Exercise >>
Exactly and only the lines from the one containing "Profit target — the timing constraint" through the close of the entries below are to be set down.
○ ○ ○ ○ ○ ○ ○
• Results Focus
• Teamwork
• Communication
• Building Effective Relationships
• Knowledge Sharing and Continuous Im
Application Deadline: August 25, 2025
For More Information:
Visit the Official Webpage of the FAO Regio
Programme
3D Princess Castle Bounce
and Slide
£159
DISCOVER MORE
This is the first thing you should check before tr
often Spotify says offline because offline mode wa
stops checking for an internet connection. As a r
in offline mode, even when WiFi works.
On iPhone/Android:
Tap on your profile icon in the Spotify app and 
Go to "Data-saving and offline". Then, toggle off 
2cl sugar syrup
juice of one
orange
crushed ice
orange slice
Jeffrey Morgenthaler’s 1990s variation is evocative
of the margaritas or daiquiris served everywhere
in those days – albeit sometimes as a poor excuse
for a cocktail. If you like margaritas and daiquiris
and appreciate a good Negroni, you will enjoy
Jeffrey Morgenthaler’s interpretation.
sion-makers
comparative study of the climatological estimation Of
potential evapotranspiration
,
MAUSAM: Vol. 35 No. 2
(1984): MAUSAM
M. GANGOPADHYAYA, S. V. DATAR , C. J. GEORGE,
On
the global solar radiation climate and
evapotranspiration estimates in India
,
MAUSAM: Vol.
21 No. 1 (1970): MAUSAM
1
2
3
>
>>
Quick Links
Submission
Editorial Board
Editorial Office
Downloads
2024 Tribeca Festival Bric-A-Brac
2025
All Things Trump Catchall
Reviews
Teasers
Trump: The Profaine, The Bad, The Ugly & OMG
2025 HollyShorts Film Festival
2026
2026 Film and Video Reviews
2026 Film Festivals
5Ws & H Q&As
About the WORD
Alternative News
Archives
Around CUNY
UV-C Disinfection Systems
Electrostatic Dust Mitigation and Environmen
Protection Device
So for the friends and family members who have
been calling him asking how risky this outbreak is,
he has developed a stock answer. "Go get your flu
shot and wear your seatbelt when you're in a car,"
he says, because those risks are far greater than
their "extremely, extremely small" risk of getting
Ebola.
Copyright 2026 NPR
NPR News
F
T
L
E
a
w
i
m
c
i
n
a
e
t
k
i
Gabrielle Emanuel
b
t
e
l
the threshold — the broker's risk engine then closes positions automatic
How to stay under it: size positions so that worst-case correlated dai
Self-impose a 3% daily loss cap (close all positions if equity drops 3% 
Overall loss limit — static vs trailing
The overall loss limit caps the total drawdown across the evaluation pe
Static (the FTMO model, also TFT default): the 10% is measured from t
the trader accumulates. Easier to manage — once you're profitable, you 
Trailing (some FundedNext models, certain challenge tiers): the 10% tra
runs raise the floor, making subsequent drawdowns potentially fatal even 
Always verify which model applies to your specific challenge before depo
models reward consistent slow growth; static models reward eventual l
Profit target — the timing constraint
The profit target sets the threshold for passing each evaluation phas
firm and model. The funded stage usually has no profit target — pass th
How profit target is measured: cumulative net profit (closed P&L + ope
○ ○ ○ ○ ○ ○ ○
Worked solution >>
Profit target — the timing constraint
The profit target sets the threshold for passing each evaluation phas
firm and model. The funded stage usually has no profit target — pass th
How profit target is measured: cumulative net profit (closed P&L + ope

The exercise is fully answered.